### [Aim of the exercise]
The answer must be a single number: the count of lines in these records that hold "Anos".

Top of Input data

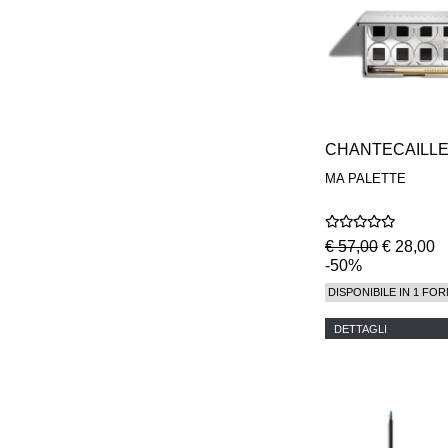
CHANTECAILL
MA PALETTE
€ 57,00
€ 28,00
-50%
DISPONIBILE IN 1 FOR
DETTAGLI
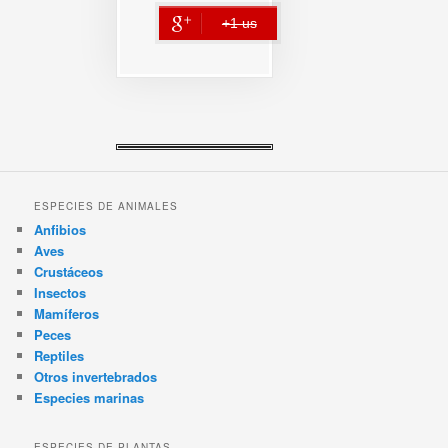
+1 us
error
ESPECIES DE ANIMALES
Anfibios
Aves
Crustáceos
Insectos
Mamíferos
Peces
Reptiles
Otros invertebrados
Especies marinas
ESPECIES DE PLANTAS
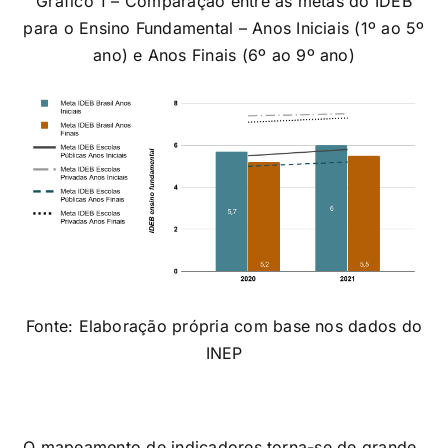
Gráfico 1 – Comparação entre as metas do IDEB
para o Ensino Fundamental – Anos Iniciais (1º ao 5º
ano) e Anos Finais (6º ao 9º ano)
Fonte: Elaboração própria com base nos dados do
INEP
O mapeamento de indicadores torna-se de grande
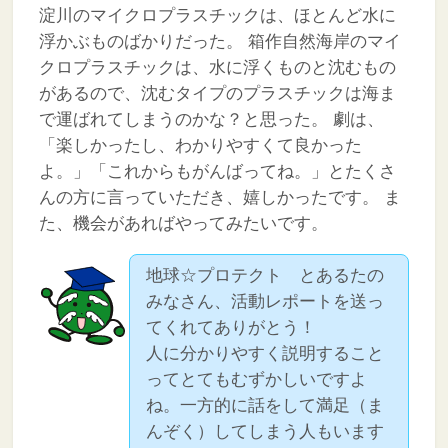
淀川のマイクロプラスチックは、ほとんど水に
浮かぶものばかりだった。
箱作自然海岸のマイ
クロプラスチックは、水に浮くものと沈むもの
があるので、沈むタイプのプラスチックは海ま
で運ばれてしまうのかな？と思った。
劇は、
「楽しかったし、わかりやすくて良かった
よ。」「これからもがんばってね。」とたくさ
んの方に言っていただき、嬉しかったです。
ま
た、機会があればやってみたいです。
地球☆プロテクト とあるたの
みなさん、活動レポートを送っ
てくれてありがとう！
人に分かりやすく説明すること
ってとてもむずかしいですよ
ね。一方的に話をして満足（ま
んぞく）してしまう人もいます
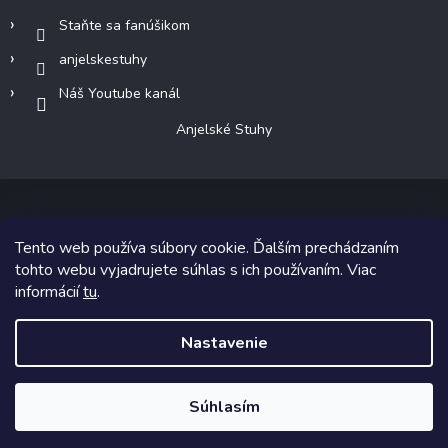
Staňte sa fanúšikom
anjelskestuhy
Náš Youtube kanál
Anjelské Stuhy
Tento web používa súbory cookie. Ďalším prechádzaním
Copyright 2026
Anjelské Stuhy
. Všetky práva vyhradené.
tohto webu vyjadrujete súhlas s ich používaním. Viac
informácií
tu
.
Grafický návrh vytvoril a na Shoptet implementoval
Tomáš Hlad
&
Shoptetak.cz
.
Nastavenie
Vytvoril Shoptet
Súhlasím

Bottom of Input data

### [Task response]
2